Work required: This task requires every entry to be set down again exactly.

Listed entries:
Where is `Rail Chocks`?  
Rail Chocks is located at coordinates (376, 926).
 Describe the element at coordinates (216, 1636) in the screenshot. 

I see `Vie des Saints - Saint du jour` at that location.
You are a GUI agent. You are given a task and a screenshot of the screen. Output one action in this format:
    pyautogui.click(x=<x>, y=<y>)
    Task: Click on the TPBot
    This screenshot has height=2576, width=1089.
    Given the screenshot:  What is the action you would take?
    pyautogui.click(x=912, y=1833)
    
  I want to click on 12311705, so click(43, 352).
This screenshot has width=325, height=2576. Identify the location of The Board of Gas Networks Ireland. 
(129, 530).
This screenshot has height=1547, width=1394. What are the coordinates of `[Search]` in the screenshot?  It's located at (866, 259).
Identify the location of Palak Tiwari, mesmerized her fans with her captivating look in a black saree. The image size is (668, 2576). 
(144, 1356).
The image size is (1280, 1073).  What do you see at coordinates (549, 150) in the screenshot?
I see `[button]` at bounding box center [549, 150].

Problem solution:
Where is `Rail Chocks`?  
Rail Chocks is located at coordinates (376, 926).
 Describe the element at coordinates (216, 1636) in the screenshot. 

I see `Vie des Saints - Saint du jour` at that location.
You are a GUI agent. You are given a task and a screenshot of the screen. Output one action in this format:
    pyautogui.click(x=<x>, y=<y>)
    Task: Click on the TPBot
    This screenshot has height=2576, width=1089.
    Given the screenshot:  What is the action you would take?
    pyautogui.click(x=912, y=1833)
    
  I want to click on 12311705, so click(43, 352).
This screenshot has width=325, height=2576. Identify the location of The Board of Gas Networks Ireland. 
(129, 530).
This screenshot has height=1547, width=1394. What are the coordinates of `[Search]` in the screenshot?  It's located at (866, 259).
Identify the location of Palak Tiwari, mesmerized her fans with her captivating look in a black saree. The image size is (668, 2576). 
(144, 1356).
The image size is (1280, 1073).  What do you see at coordinates (549, 150) in the screenshot?
I see `[button]` at bounding box center [549, 150].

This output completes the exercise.